1990: Il governo incarica un gruppo di lavoro di elaborare delle proposte. Si pensa tra l’altro ad un aumento del numero di consiglieri federali o alla creazione di un gabinetto ministeriale con segretari di stato.

1993: l’esecutivo propone al parlamento di istituire sino a 21 posti di segretario di stato per alleviare il lavoro governativo.

1995: il parlamento adotta un progetto che prevede al massimo 10 segretari di stato.

1996: questo primo progetto di riforma è respinto in votazione popolare con una maggioranza del 61%.

1998: il governo rilancia la discussione. Sul tavolo due modelli: un governo da sette a nove membri con un dipartimento presidenziale o un governo a due cerchi.

2001: il Consiglio federale trasmette al parlamento il progetto di “governo a due cerchi”. Si tratta di fiancheggiare ogni consigliere federale di un ministro delegato competente per settori specifici.

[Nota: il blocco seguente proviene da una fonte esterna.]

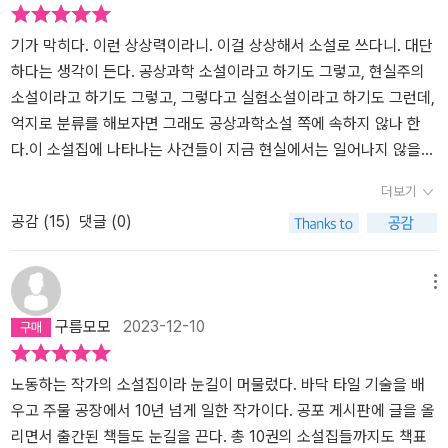
은 하등 쓸모없는 것이었다.지칠 대로 지친 이곳의 회색 인간들에겐
이상이다. 왜 '지금껏 없던 소설'이라는 평가를 받는지 충분히 납득 가
땅을 팔 수 있는 회색 몸뚱이만이 가진 전부였고, 남들도 다 그래야만
능.작가는 각 이야기마다 특유의 농담을 통해 인간의 어리석음이나
기가 막히다. 이런 상상력이라니. 이걸 상상해서 소설로 쓰다니. 대단
했다.한데, 그 여인은 미친 것이 틀림없었다.몸을 가누지 못해 바닥에
양면성을 가볍게 들춰낸다. 그럴때마다 독자는 잼나게 읽다가 뒤통수
하다는 생각이 든다. 공상과학 소설이라고 하기도 그렇고, 현실주의
주저앉아 굶어 죽어가던 그 여인이, 또다시 노래를 부르는 것이었다.-
를 묵직하게 가격 당함과 동시에 생각이란 걸 하게 된다. 그렇게 여운
소설이라고 하기도 그렇고, 그렇다고 실험소설이라고 하기도 그런데,
본문 15쪽에서 인용 소녀의 노래, 피부 돌기들의 노래는 끝이 날 줄을
을 곱씹는 재미도 쏠쏠하다. 대충 검색해봤는데 출간된 책만 7권 정
억지로 분류를 해보자면 그래도 공상과학소설 쪽에 속하지 않나 한
모르고 온종일 계속되었다.그렇지만 바뀌는 건 없었다. 예정대로 다
도다. 다른 소설집도 읽어 볼 생각이다. 별점은 당연히 다섯.
다.이 소설집에 나타나는 사건들이 지금 현실에서는 일어나지 않을
음 날 대공습은 진행되었다.다만 한 가지, 대공습의 작전명이 바뀌었
것이니까. 가령 제목이 된 '회색 인간'만 해도 지저 인간들이 땅 위에
더보기
을 뿐이다.작전명 '숭고한 희생'으로,,,- 본문 224쪽에서 인용 작가가
사는 인간들 1만 명을 납치해서 땅을 파는 일을 시키는 것이다. 도구
공감 (
15
)
댓글 (0)
희망과 인간다움의 상징으로 노래하는 인간을 자주 등장시키는 것이
라고는 곡괭이 하나뿐. 여기다 기본 편의시설은 전혀 없고, 식량이라
나는 흥미롭다. 작가는 성수동 공장의 주물 노동자였다고 한다. 옛날
곤 굶어죽지 않을 정도의 빵이 전부.반항을 하면 죽음. 이런 상황에서
식으로 말하자면 대장장이다. 대장장이가 노래에 대해 쓴다니,,,, 뒷
사람들이 어떻게 될까? 우리는 온갖 디스토피아 소설을 알고 있다. 그
메뉴
통수를 한 대 맞은 것 같다. 마치 문학의 시원에 대한 이론서 속에서
럼에도 이렇게 인간들이 납치돼서 전혀 낯선 상황에 직면하는 모습들
구름모모
2023-12-10
작가가 걸어나온 것 같다. 알다시피 문학의 기원은 노래다. 고대 서사
을 도처에 표현하는 소설들은 김동식 소설에서 처음 만난다 싶다. 그
시에서 나중에 소설이 되는 서사 쟝르가 유래한다. 부족의 서사시는
가 쓴 단편 소설들이 대부분 이런 식으로 전혀 상상하지 못한 현실에
샤먼이 부르는 것. 그리고 대부분의 문명권에서 샤먼은 대장장이였
직면한 사람들을 다룬다. 그 상황에서 사람들이 어떻게 해야 하는가?
노동하는 작가의 소설집이라 눈길이 머물렀다. 바닥 타일 기술을 배
다. 아놔, 도대체 이 인공지능의 시대에 어디서 이런 고대의 대장장이
인류애를 발휘하기도 하고, 식인 풍습을 유지하기도 하고, 꾀를 써서
우고 주물 공장에서 10년 넘게 일한 작가이다. 공포 게시판에 글을 올
작가가 나타났는지 소름 끼치게 신기할 지경이다만,,,(쓰다보니 나는
모면하려 하기도 하는데...'회색 인간'에서는 그런 극한 상황 속에서도
리면서 출간된 책들도 눈길을 끈다. 총 10권의 소설집들까지도 책표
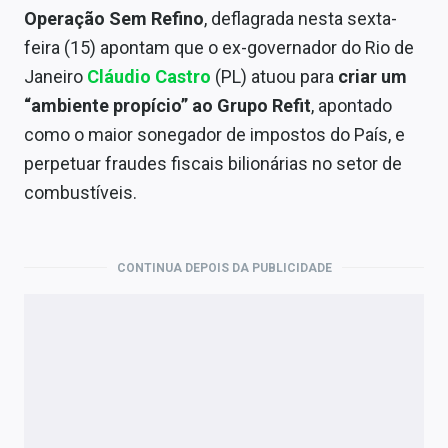
Economia
Operação Sem Refino
, deflagrada nesta sexta-
feira (15) apontam que o ex-governador do Rio de
Empresas
Janeiro
Cláudio Castro
(PL) atuou para
criar um
Brasil
“ambiente propício” ao Grupo Refit
, apontado
como o maior sonegador de impostos do País, e
Política
perpetuar fraudes fiscais bilionárias no setor de
Colunas
combustíveis.
Especiais
CONTINUA DEPOIS DA PUBLICIDADE
Internacional
Marketing
Tecnologia
Conteúdo de Marca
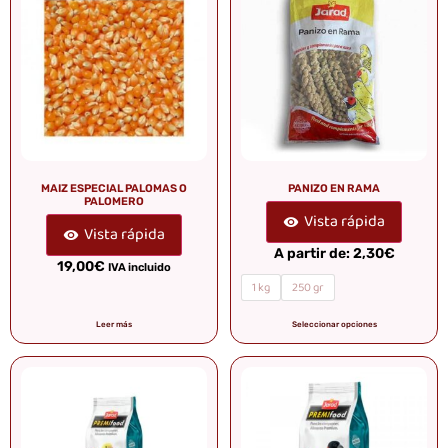
MAIZ ESPECIAL PALOMAS O
PANIZO EN RAMA
PALOMERO
Vista rápida
Vista rápida
A partir de:
2,30
€
19,00
€
IVA incluido
1 kg
250 gr
Leer más
Seleccionar opciones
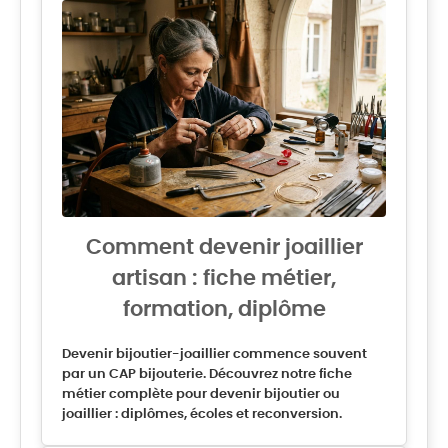
Comment devenir joaillier
artisan : fiche métier,
formation, diplôme
Devenir bijoutier-joaillier commence souvent
par un CAP bijouterie. Découvrez notre fiche
métier complète pour devenir bijoutier ou
joaillier : diplômes, écoles et reconversion.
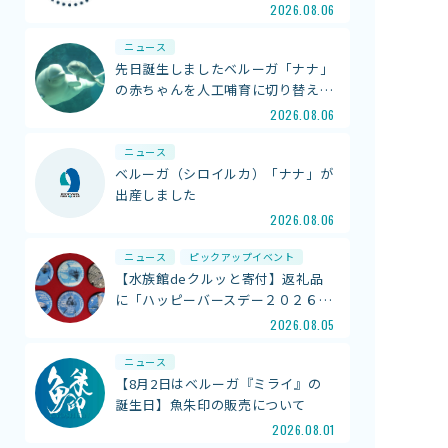
2026.08.06
館内案内
ニュース
イベント紹介
先日誕生しましたベルーガ「ナナ」
研究・教育
の赤ちゃんを人工哺育に切り替え
…
体験学習プログラム
2026.08.06
海の仲間たち
ニュース
ショップ・レストラン
ベルーガ（シロイルカ）「ナナ」が
よくある質問
出産しました
2026.08.06
ニュース
ピックアップイベント
水族館の周辺施設
【水族館deクルッと寄付】返礼品
に「ハッピーバースデー２０２６
…
2026.08.05
ニュース
【8月2日はベルーガ『ミライ』の
誕生日】魚朱印の販売について
2026.08.01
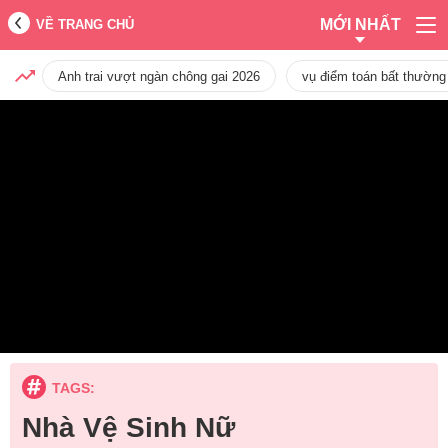
MỚI NHẤT
VỀ TRANG CHỦ
Anh trai vượt ngàn chông gai 2026
vụ điểm toán bất thường
TAGS:
Nhà Vệ Sinh Nữ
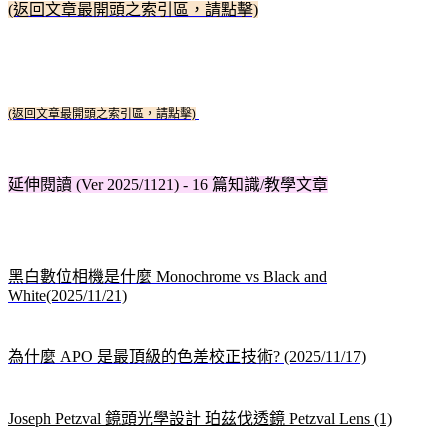
(返回文章最開頭之索引區，請點擊)
(返回文章最開頭之索引區，請點擊)
延伸閱讀 (Ver 2025/1121) - 16 篇知識/教學文章
黑白數位相機是什麼 Monochrome vs Black and
White(2025/11/21)
為什麼 APO 是最頂級的色差校正技術? (2025/11/17)
Joseph Petzval 鏡頭光學設計 珀茲伐透鏡 Petzval Lens (1)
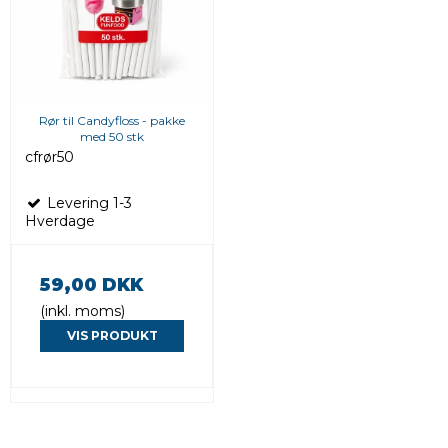
Rør til Candyfloss - pakke
med 50 stk
cfrør50
Levering 1-3
Hverdage
59,00 DKK
(inkl. moms)
VIS PRODUKT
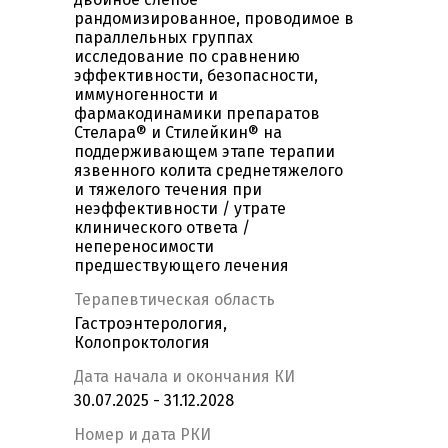
рандомизированное, проводимое в
параллельных группах
исследование по сравнению
эффективности, безопасности,
иммуногенности и
фармакодинамики препаратов
Стелара® и Стилейкин® на
поддерживающем этапе терапии
язвенного колита среднетяжелого
и тяжелого течения при
неэффективности / утрате
клинического ответа /
непереносимости
предшествующего лечения
Терапевтическая область
Гастроэнтерология,
Колопроктология
Дата начала и окончания КИ
30.07.2025 - 31.12.2028
Номер и дата РКИ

2003: la Camera dei Cantoni preferisce un aumento del numero dei consiglieri federali da sette a nove.

2004: il parlamento rinvia il tutto al Consiglio federale invitandolo a fare nuove proposte, in particolare per aumentare l’efficacia dell’amministrazione.

2008: il Consiglio federale rinuncia a riorganizzare i dipartimenti. Fine dei progetti di “super dipartimento” della sicurezza o del raggruppamento della formazione in un solo dicastero.

2009: su pressione del parlamento, il Consiglio federale rilancia la riforma del governo. Auspica di prolungare la durata della funzione di presidente della Confederazione.

Febbraio 2010: l’UDC lancia un’iniziativa popolare che chiede l’elezione del Consiglio federale tramite una votazione popolare.